Doors open at 19.30 hrs
The welcome speech will be given by Aletta Hekker, the City Council Member of Delft and the introduction by prof.dr.ir. Tim van der Hagen, President of TU Delft. After the keynote speech by Annelien Bredenoord, the Rector Magnificus of TU Delft, prof.ir. K.Ch.A.M. Luyben will present the Mekel Award for the best reflection on the social responsibility aspects of their research project.
In the Van Hasselt Lecture, Annelien Bredenoord will discuss the complex relationship between gene editing technology, our societies, institutions and ethics. She will argue that genome editing has such an impact on a broad array of human life that ethics and governance should be an intrinsic part of responsible innovation in this field.

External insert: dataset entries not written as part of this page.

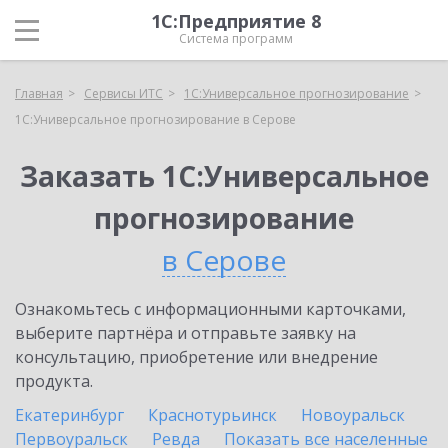
1С:Предприятие 8
Система программ
Главная
Сервисы ИТС
1С:Универсальное прогнозирование
1С:Универсальное прогнозирование в Серове
Заказать 1С:Универсальное
прогнозирование
в Серове
Ознакомьтесь с информационными карточками,
выберите партнёра и отправьте заявку на
консультацию, приобретение или внедрение
продукта.
Екатеринбург
Краснотурьинск
Новоуральск
Первоуральск
Ревда
Показать все населенные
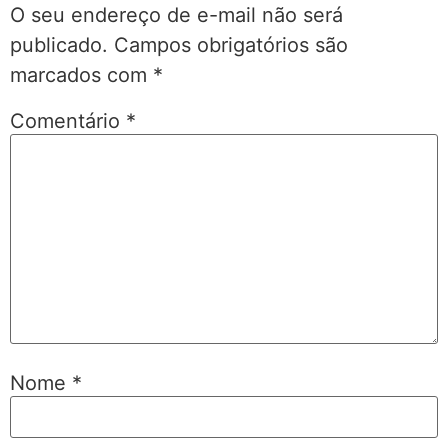
O seu endereço de e-mail não será
publicado.
Campos obrigatórios são
marcados com
*
Comentário
*
Nome
*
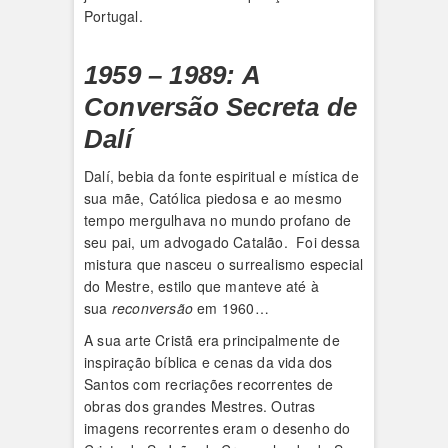
Portugal.
1959 – 1989: A
Conversão Secreta de
Dalí
Dalí, bebia da fonte espiritual e mística de
sua mãe, Católica piedosa e ao mesmo
tempo mergulhava no mundo profano de
seu pai, um advogado Catalão. Foi dessa
mistura que nasceu o surrealismo especial
do Mestre, estilo que manteve até à
sua
reconversão
em 1960…
A sua arte Cristã era principalmente de
inspiração bíblica e cenas da vida dos
Santos com recriações recorrentes de
obras dos grandes Mestres. Outras
imagens recorrentes eram o desenho do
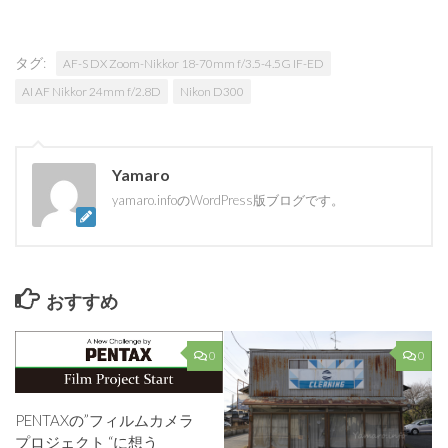
タグ:
AF-S DX Zoom-Nikkor 18-70mm f/3.5-4.5G IF-ED
AI AF Nikkor 24mm f/2.8D
Nikon D300
Yamaro
yamaro.infoのWordPress版ブログです。
おすすめ
0
0
PENTAXの”フィルムカメラ
プロジェクト “に想う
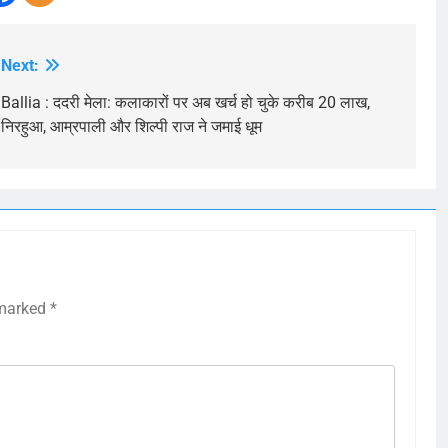
Next:
Ballia : ददरी मेला: कलाकारों पर अब खर्च हो चुके करीब 20 लाख,
निरहुआ, आम्रपाली और शिल्पी राज ने जमाई धूम
 marked
*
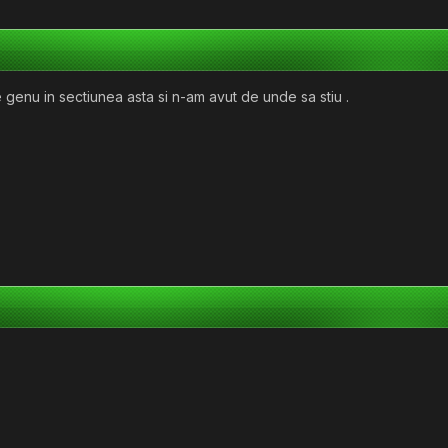
 genu in sectiunea asta si n-am avut de unde sa stiu .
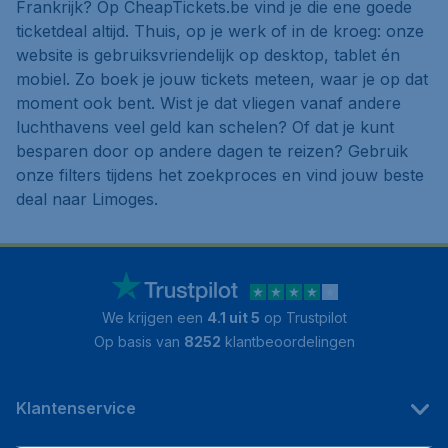
Frankrijk? Op CheapTickets.be vind je die ene goede
ticketdeal altijd. Thuis, op je werk of in de kroeg: onze
website is gebruiksvriendelijk op desktop, tablet én
mobiel. Zo boek je jouw tickets meteen, waar je op dat
moment ook bent. Wist je dat vliegen vanaf andere
luchthavens veel geld kan schelen? Of dat je kunt
besparen door op andere dagen te reizen? Gebruik
onze filters tijdens het zoekproces en vind jouw beste
deal naar Limoges.
We krijgen een
4.1 uit 5
op Trustpilot
Op basis van
8252
klantbeoordelingen
Klantenservice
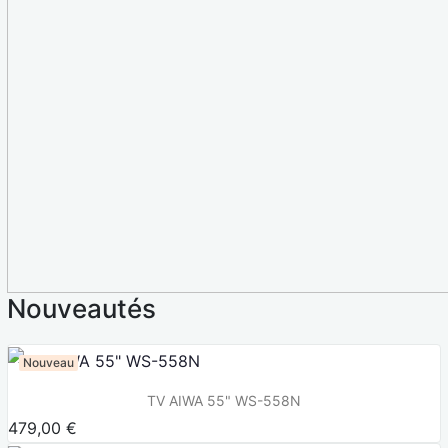
Nouveautés
Nouveau
TV AIWA 55" WS-558N
479,00 €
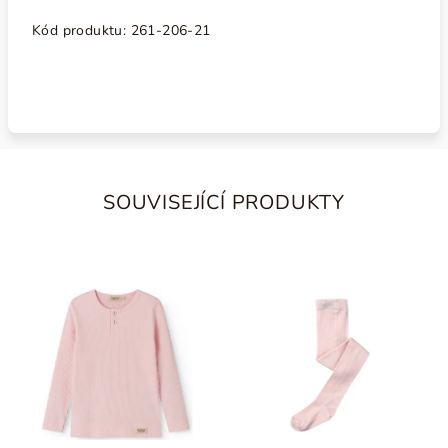
Kód produktu:
261-206-21
SOUVISEJÍCÍ PRODUKTY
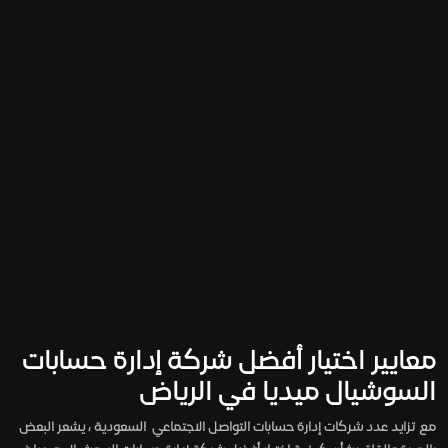
معايير اختيار أفضل شركة إدارة حسابات
السوشيال ميديا في الرياض
مع تزايد عدد شركات إدارة حسابات التواصل الاجتماعي السعودية ، يشعر البعض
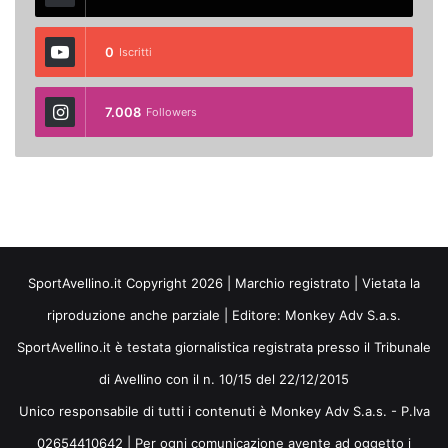
0
Iscritti
7.008
Followers
SportAvellino.it Copyright 2026 | Marchio registrato | Vietata la
riproduzione anche parziale | Editore:
Monkey Adv S.a.s.
SportAvellino.it è testata giornalistica registrata presso il Tribunale
di Avellino con il n. 10/15 del 22/12/2015
Unico responsabile di tutti i contenuti è Monkey Adv S.a.s. - P.Iva
02654410642 | Per ogni comunicazione avente ad oggetto i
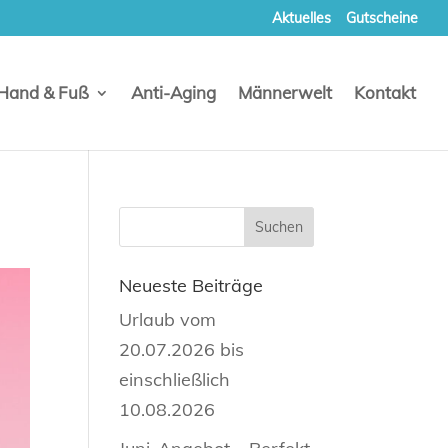
Aktuelles
Gutscheine
Hand & Fuß
Anti-Aging
Männerwelt
Kontakt
Neueste Beiträge
Urlaub vom
20.07.2026 bis
einschließlich
10.08.2026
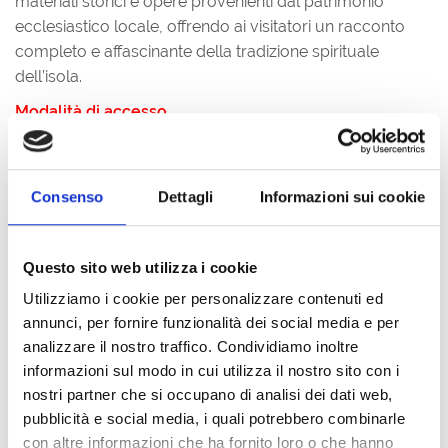
materiali storici e opere provenienti dal patrimonio
ecclesiastico locale, offrendo ai visitatori un racconto
completo e affascinante della tradizione spirituale
dell’isola.
Modalità di accesso
Ingresso a pagamento.
Biglietto
intero € 5,00.
Consenso
Dettagli
Informazioni sui cookie
Biglietto
ridotto € 3,00:
cittadini UE di età compresa
tra i 18 e i 25 anni; studenti universitari; cittadini UE di
età superiore ai 65 anni compiuti; gruppi di almeno 10
Questo sito web utilizza i cookie
persone; residenti nel Comune di Grado e dipendenti
Utilizziamo i cookie per personalizzare contenuti ed
del Comune di Grado.
annunci, per fornire funzionalità dei social media e per
analizzare il nostro traffico. Condividiamo inoltre
Biglietto FAMILY
(biglietto a tariffa ridotta per tutti i
informazioni sul modo in cui utilizza il nostro sito con i
componenti di famiglie composte da due adulti e
nostri partner che si occupano di analisi dei dati web,
almeno un minorenne).
pubblicità e social media, i quali potrebbero combinarle
Ingresso omaggio:
- cittadini UE di età inferiore ai 18
con altre informazioni che ha fornito loro o che hanno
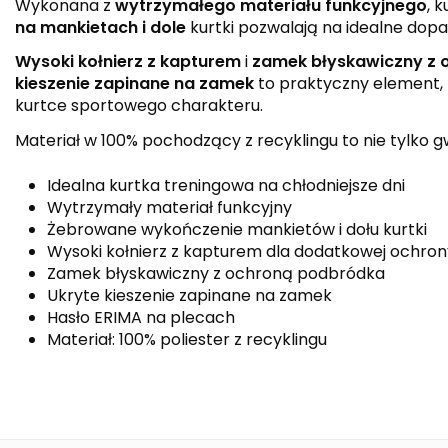
Wykonana z
wytrzymałego materiału funkcyjnego
, 
na mankietach i dole
kurtki pozwalają na idealne do
Wysoki kołnierz z kapturem
i
zamek błyskawiczny z
kieszenie zapinane na zamek
to praktyczny element, 
kurtce sportowego charakteru.
Materiał w 100% pochodzący z recyklingu to nie tylko g
Idealna kurtka treningowa na chłodniejsze dni
Wytrzymały materiał funkcyjny
Żebrowane wykończenie mankietów i dołu kurtki
Wysoki kołnierz z kapturem dla dodatkowej ochron
Zamek błyskawiczny z ochroną podbródka
Ukryte kieszenie zapinane na zamek
Hasło ERIMA na plecach
Materiał: 100% poliester z recyklingu
Kolor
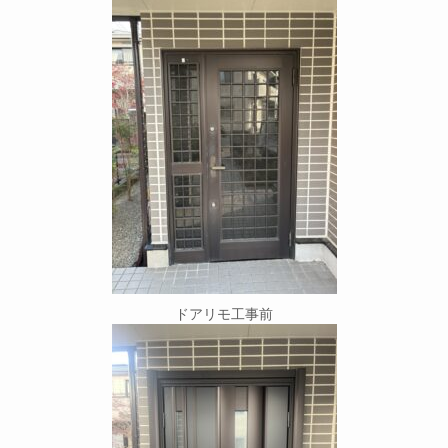
ドアリモ工事前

Genome editing is a set of methods to create changes in DNA sequences of virtually every organism. Particularly the emergence of CRISPR/Cas9 in 2015 has been hailed by its unparalleled potential for modifying human and nonhuman genomes. It has significant potential in a wide range of sectors in human and animal health, food and agriculture, the modification of populations in the wild and more. Alongside the prospective benefits and the advances it may bring to human health come many ethical and governance questions. Particularly inheritable germline modification of human embryos has raised a fierce ethical debate: should we edit the human genome?
Prof. dr. Annelien Bredenoord is Professor of Ethics of Biomedical Innovation and a Member of the Dutch Senate for D66.